Il 2017 è stato un anno importante per Luca Ciammarughi, pianista, critico musicale, conduttore radiofonico e infaticabile operatore culturale. Due libri e due CD sono entrati nel suo carnet di pubblicazioni, tra cui questo "Da Benedetti Michelangeli alla Argerich - Trent'anni con i grandi pianisti". Un libro ad alta tensione emozionale, quanto mai lontano da atteggiamenti accademici, anche se l'autore potrebbe tranquillamente permetterseli. Ne volete la dimostrazione? Senza andare troppo lontano, il secondo pubblicato nell'anno appena trascorso appare, se possibile, agli antipodi. "Le ultime sonate di Schubert. Contesto, testo, interpretazione" è un trattato rigoroso, per certi versi da addetti ai lavori, scritto con la medesima esemplare chiarezza, dove però a parlare è il meticoloso analista più che l'ardente appassionato. Nonostante ciò, anche il lettore non tecnico e non pianista potrà trovare, nella stratificazione dei diversi piani di lettura, ciò che può agevolmente rientrare nella sua comprensione. Nei due libri (e in tutto quello che Luca Ciammarughi fa) esiste tuttavia un comune substrato, un riconoscibile conio. Pur nella loro diversità, in entrambi mai si smarrisce il senso di quel fuoco interiore, di quella passione illimitata che l'ha portato oggi a essere uno dei più autorevoli esperti del pianeta pianoforte. "Da Benedetti Michelangeli alla Argerich" tradisce l'intenzione di non accogliere un ristretto numero di artisti, una mirata élite di pianisti arcinoti da mettere nell'Olimpo, ma anche personalità di minor risonanza mediatica, nomi che pochi o pochissimi conoscono.

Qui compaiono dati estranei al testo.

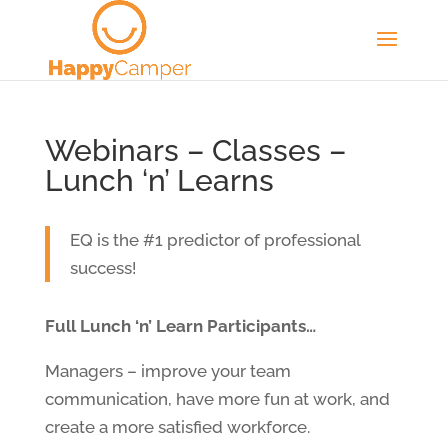
Webinars – Classes –
Lunch ‘n’ Learns
EQ is the #1 predictor of professional
success!
Full Lunch ‘n’ Learn Participants…
Managers – improve your team
communication, have more fun at work, and
create a more satisfied workforce.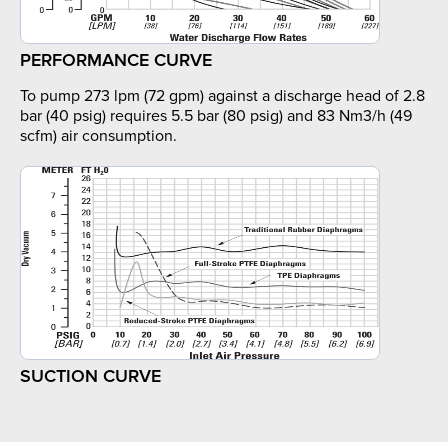
PERFORMANCE CURVE
To pump 273 lpm (72 gpm) against a discharge head of 2.8
bar (40 psig) requires 5.5 bar (80 psig) and 83 Nm3/h (49
scfm) air consumption.
SUCTION CURVE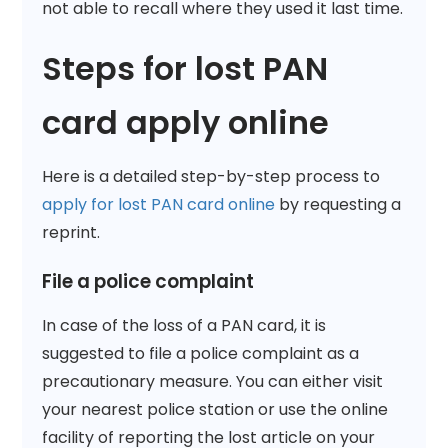
not able to recall where they used it last time.
Steps for lost PAN
card apply online
Here is a detailed step-by-step process to
apply for lost PAN card online
by requesting a
reprint.
File a police complaint
In case of the loss of a PAN card, it is
suggested to file a police complaint as a
precautionary measure. You can either visit
your nearest police station or use the online
facility of reporting the lost article on your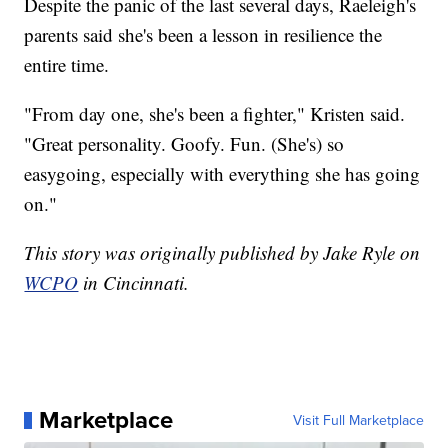
Despite the panic of the last several days, Raeleigh's
parents said she's been a lesson in resilience the
entire time.
"From day one, she's been a fighter," Kristen said.
"Great personality. Goofy. Fun. (She's) so
easygoing, especially with everything she has going
on."
This story was originally published by Jake Ryle on
WCPO
in Cincinnati.
Marketplace
Visit Full Marketplace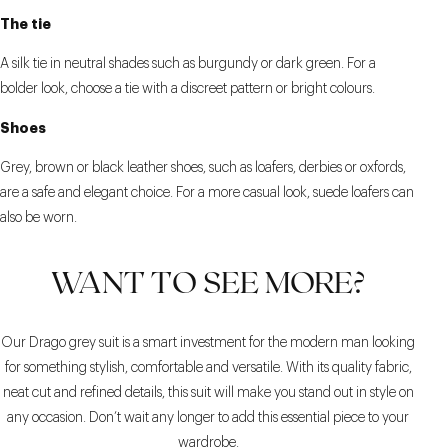
The tie
A silk tie in neutral shades such as burgundy or dark green. For a
bolder look, choose a tie with a discreet pattern or bright colours.
Shoes
Grey, brown or black leather shoes, such as loafers, derbies or oxfords,
are a safe and elegant choice. For a more casual look, suede loafers can
also be worn.
WANT TO SEE MORE?
Our Drago grey suit is a smart investment for the modern man looking
for something stylish, comfortable and versatile. With its quality fabric,
neat cut and refined details, this suit will make you stand out in style on
any occasion. Don’t wait any longer to add this essential piece to your
wardrobe.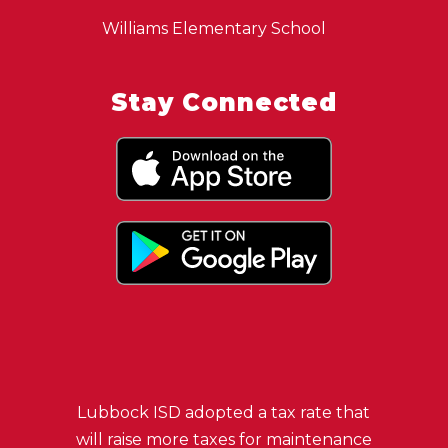
Williams Elementary School
Stay Connected
Lubbock ISD adopted a tax rate that
will raise more taxes for maintenance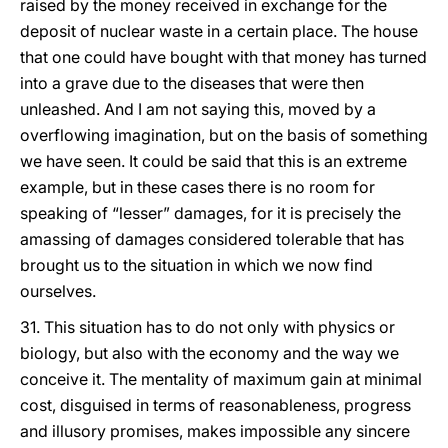
raised by the money received in exchange for the
deposit of nuclear waste in a certain place. The house
that one could have bought with that money has turned
into a grave due to the diseases that were then
unleashed. And I am not saying this, moved by a
overflowing imagination, but on the basis of something
we have seen. It could be said that this is an extreme
example, but in these cases there is no room for
speaking of “lesser” damages, for it is precisely the
amassing of damages considered tolerable that has
brought us to the situation in which we now find
ourselves.
31. This situation has to do not only with physics or
biology, but also with the economy and the way we
conceive it. The mentality of maximum gain at minimal
cost, disguised in terms of reasonableness, progress
and illusory promises, makes impossible any sincere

Attenzione, meno noti non significa meno valorosi perché l'autore ha compreso molto bene, e lo fa capire inequivocabilmente anche a chi legge, che non di rado nel campo dell'arte il successo non coincide con l'autentico valore di un interprete. In questo senso ammirevole è il "filtro" che Ciammarughi si è imposto, quello della convinzione interiore, come se il pianista di cui parla dovesse prima passare attraverso la porta d'ingresso della sua squisita sensibilità. Nel libro convivono capacità di sottile percezione, cultura, vissuto personale e la persuasione che "L'arte non prescinde dal tempo per esprimere semplicemente lo spirito della Storia universale, bensì è connessa al ruolo delle mode e a tutti gli ambiti del gusto". È una frase del grande Gillo Dorfles, scomparso alla veneranda età di centosette anni proprio in questi giorni. L'autore ne fa tesoro non emettendo mai giudizi "tranchant", che comunque credo non rientrino nella sua indole. Si mantiene leggero e mobile come una farfalla che vola di fiore in fiore, contribuendo all'estrema piacevolezza di questo libro. Una gradevolezza che invoglia a leggere tutte d'un fiato le duecentotrentadue pagine di cui è composto. Dei trentotto capitoli in cui è suddiviso, quattro sono frazionati in sottocapitoli, scelta giustificata dalla complessità dell'argomento trattato in quel momento. Il primo è dedicato al "divino" Arturo Benedetti Michelangeli. L'autore era quattordicenne quando rimase folgorato sulla via di Damasco dalla sua arte. Nella rassegna dei grandissimi seguono Lazar Berman, i russi agli antipodi Ashkenazy e Cherkassy. Brendel il mitteleuropeo.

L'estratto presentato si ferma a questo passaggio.